L addr,n      -- List (disassemble) n instructions starting from addr.
                 If addr is not specified, the disassembly will continue
                 from where the last L command ended, or from the current
                 user PC after a breakpoint or single-step operation.
                 If n is omitted, the next 16 instructions are displayed.
                 Note that n is in hexadecimal.
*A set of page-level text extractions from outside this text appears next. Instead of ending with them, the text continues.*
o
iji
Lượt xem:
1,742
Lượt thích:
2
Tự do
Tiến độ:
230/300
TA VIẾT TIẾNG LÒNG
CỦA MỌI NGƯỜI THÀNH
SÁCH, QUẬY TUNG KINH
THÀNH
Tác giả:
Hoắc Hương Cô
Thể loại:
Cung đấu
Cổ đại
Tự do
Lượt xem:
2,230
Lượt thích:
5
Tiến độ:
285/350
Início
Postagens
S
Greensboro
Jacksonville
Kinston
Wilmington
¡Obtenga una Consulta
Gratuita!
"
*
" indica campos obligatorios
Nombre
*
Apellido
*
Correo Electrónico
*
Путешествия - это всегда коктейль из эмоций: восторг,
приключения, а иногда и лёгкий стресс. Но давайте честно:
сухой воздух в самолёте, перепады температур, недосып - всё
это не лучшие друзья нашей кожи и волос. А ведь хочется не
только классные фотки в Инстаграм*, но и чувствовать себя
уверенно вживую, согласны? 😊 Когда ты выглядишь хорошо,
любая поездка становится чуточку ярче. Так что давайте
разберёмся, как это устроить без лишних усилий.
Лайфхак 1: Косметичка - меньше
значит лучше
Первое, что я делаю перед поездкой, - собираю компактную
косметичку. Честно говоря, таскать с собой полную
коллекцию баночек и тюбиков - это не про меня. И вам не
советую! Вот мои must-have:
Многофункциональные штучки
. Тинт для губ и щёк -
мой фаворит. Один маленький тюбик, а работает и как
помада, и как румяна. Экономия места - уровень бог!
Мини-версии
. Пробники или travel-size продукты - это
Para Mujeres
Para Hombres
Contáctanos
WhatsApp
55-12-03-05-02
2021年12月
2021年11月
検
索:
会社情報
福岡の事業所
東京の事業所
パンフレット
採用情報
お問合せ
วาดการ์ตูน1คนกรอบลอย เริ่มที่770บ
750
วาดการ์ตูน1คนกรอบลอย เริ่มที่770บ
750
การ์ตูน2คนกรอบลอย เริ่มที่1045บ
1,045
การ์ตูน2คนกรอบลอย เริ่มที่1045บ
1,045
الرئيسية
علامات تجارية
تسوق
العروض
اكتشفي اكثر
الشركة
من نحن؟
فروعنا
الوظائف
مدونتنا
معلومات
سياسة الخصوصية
E addr        -- Examine/modify memory starting from addr. The address of the
                 memory location is displayed, followed by the old contents.
                 Entering a new value modifies the contents, pressing Enter
                 on an empty line leaves the contents unchanged. End with
                 Ctrl-C or with a dot.

F addr1,addr2,byte -- Fill memory region from addr1 to addr2 inclusive with
                 byte. Any omitted parameter is assumed to be zero.

S addr1,addr2,byte -- Search memory region from addr1 to addr2 inclusive
                 for byte. Any omitted parameter is assumed to be zero.

B addr        -- Place a breakpoint (HALT instruction) at address addr.
                 Up to eight breakpoints can be specified. Without the addr
                 argument the command lists the current breakpoints.

C addr        -- Clear breakpoint at addr.

G addr1,addr2 -- Go to address addr1. Starts executing the user code until
                 a breakpoint is hit. If addr1 is not specified, the execution
                 will continue from the current user PC value. If addr2 is
                 specified, a temporary breakpoint will be set at that
                 address; the breakpoint will be cleared once hit.

T n           -- Trace the next n instructions (one if n is not specified)
                 starting from the current user PC value. Note that n is in
                 hexadecimal.

W addr        -- Display 16-bit word contents at the memory location addr.

X             -- Display the contents of the CPU registers.
X rp          -- Examine/modify CPU register pair rp.